Hope College provides financial assistance to students on the basis of both financial need and academic achievement through a variety of programs.
The purpose of these programs is to promote excellence in scholarship and to enable students to choose Hope, even if they have limited financial resources.
The resources for this program of financial assistance come primarily from Hope College, the State of Michigan and the federal government. Information regarding these various resources and instructions as to how to apply for such assistance may be found in the following sections or on the Office of Financial Aid website.
Need-based Financial Aid
To determine most equitably the distribution of institutional need-based financial aid funds, Hope College requires all students applying for assistance to submit the Free Application for Federal Student Aid (FAFSA) for an analysis of financial aid eligibility. The college’s goal is to help in every way possible the qualified student who is in need of financial assistance.
Determination of Financial Aid Eligibility
Most financial aid dollars are awarded on the basis of a need analysis formula that measures each family’s ability to pay for college expenses. This analysis considers such factors as family income and assets, family size, the student’s earnings and savings and the number of children in college. The fairness of the formula is continually reviewed and adjustments are frequently made to ensure that the results represent an equitable measurement of each family’s ability to pay for college. The financial aid eligibility equation is as follows:
Total Expense Budget - Expected Family Contribution = Maximum Financial Aid Eligibility
The Total Expense Budget is set annually by the college and reflects both billable costs (standard tuition, activity and services fee, on-campus housing and board charges) and non-billable costs (books, supplies, personal expenses and travel). The Expected Family Contribution is calculated through a federal need analysis formula that measures a family’s capacity to fund college expenses. A student’s financial aid eligibility figure equals the difference between the “Total Expense Budget” and the “Expected Family Contribution.”

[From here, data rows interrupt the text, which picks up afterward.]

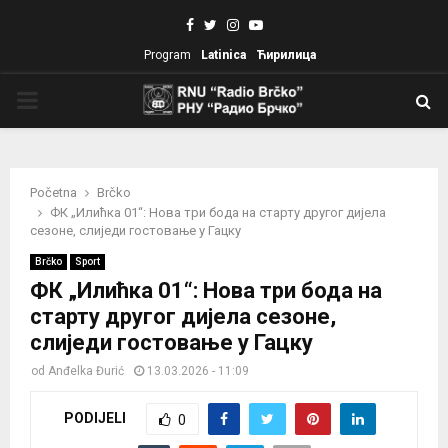
Facebook
Twitter
Instagram
Youtube
Program
Latinica
Ћирилица
PRIMARY
MENU
Početna
Brčko
ФК „Илићка 01“: Нова три бода на старту другог дијела
сезоне, слиједи гостовање у Гацку
Brčko
Sport
ФК „Илићка 01“: Нова три бода на
старту другог дијела сезоне,
слиједи гостовање у Гацку
od
Anđelka Đurić
13.03.2026 - 11:09
PODIJELI
0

Applying for Financial Aid
To apply for financial aid from all sources, students are asked to complete the Free Application for Federal Student Aid (FAFSA). The FAFSA is used to assess eligibility for need-based institutional aid and can be completed and submitted online. The Office of Financial Aid does not act on a student’s aid request until she/he has been accepted for admission or placed on the wait list. Students should apply for financial aid prior to the filing deadline date listed below.
The priority date for filing for financial aid is March 1.
The award notification from Hope College may contain the offer of several types of aid. A student may accept or reject parts of their aid package without penalty. The aid is normally awarded for the period of one academic year and is divided equally between the two semesters.
Aid Types and Sources
Need-Based Gift Assistance - Scholarships and Grants
Gift assistance refers to scholarships and grants that are non-repayable forms of financial aid. Some of these awards have grade point renewal criteria while some do not. The following are the various forms of need-based gift assistance available at Hope College.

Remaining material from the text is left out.